What I would like to do is use a predicate to insert the word "fubar" every time it sees "foo" followed by some whitespace and then "bar". I want to do this while keeping the same basic structure. Bonus points for doing it in the lexer. Further bonus points if I can do it without referring to the underlying language at all. But if necessary, it is C#.

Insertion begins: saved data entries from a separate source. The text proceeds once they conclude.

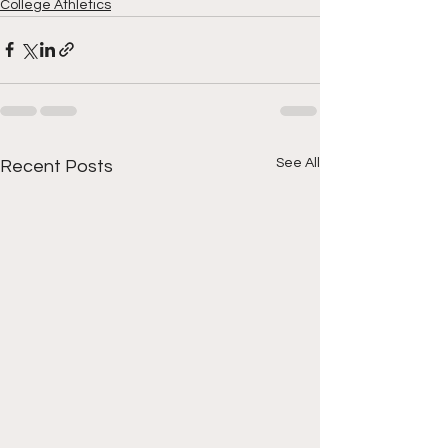
College Athletics
See All
Recent Posts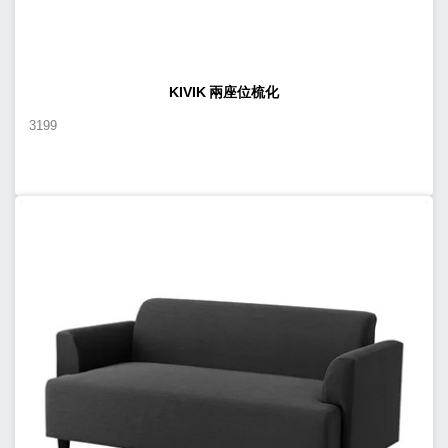
KIVIK 兩座位梳化
3199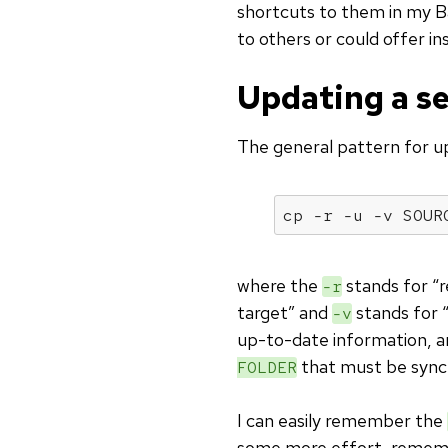
shortcuts to them in my Bas
to others or could offer in
Updating a se
The general pattern for u
cp -r -u -v SOUR
where the
stands for “re
-r
target” and
stands for 
-v
up-to-date information, 
that must be sync
FOLDER
I can easily remember the
some more effort, reme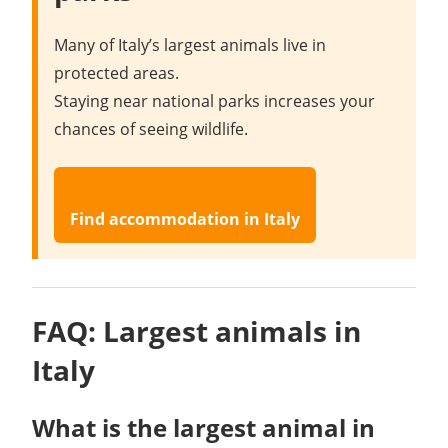
Many of Italy’s largest animals live in
protected areas.
Staying near national parks increases your
chances of seeing wildlife.
Find accommodation in Italy
FAQ: Largest animals in
Italy
What is the largest animal in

For example, if the input string is:

programmers use the words foo bar and bar foo class

the output would be

programmers use the words foo fubar bar and bar foo class

Lexer:

lexer grammar TextLexer;

@members
{
    protected const int EOF = Eof;
    protected const int HIDDEN = Hidden;
}

FOO: 'foo';
BAR: 'bar';
TEXT: [a-z]+ ;

WS
    :   ' ' -> channel(HIDDEN)
    ;

Parser:

parser grammar TextParser;

options { tokenVocab=TextLexer; }

@members
{
    protected const int EOF = Eof;
}

file: words EOF;

word:FOO
|BAR
|TEXT;

words: word
| word words
;

compileUnit
    :   EOF
    ;
1

There are 1 answers

0
Bart Kiers On

ANTLR3's lexer might have needed a predicate in this case, but ANTLR4's lexer is much "smarter". You can match "foo bar" in a single lexer rule and change its inner text with setText(...):

FOO_BAR
 : 'foo' [ \t]+ 'bar' {setText("fubar");}
 ;

TEXT
 : [a-z]+ 
 ;

WS
 : ' ' -> channel(HIDDEN)
 ;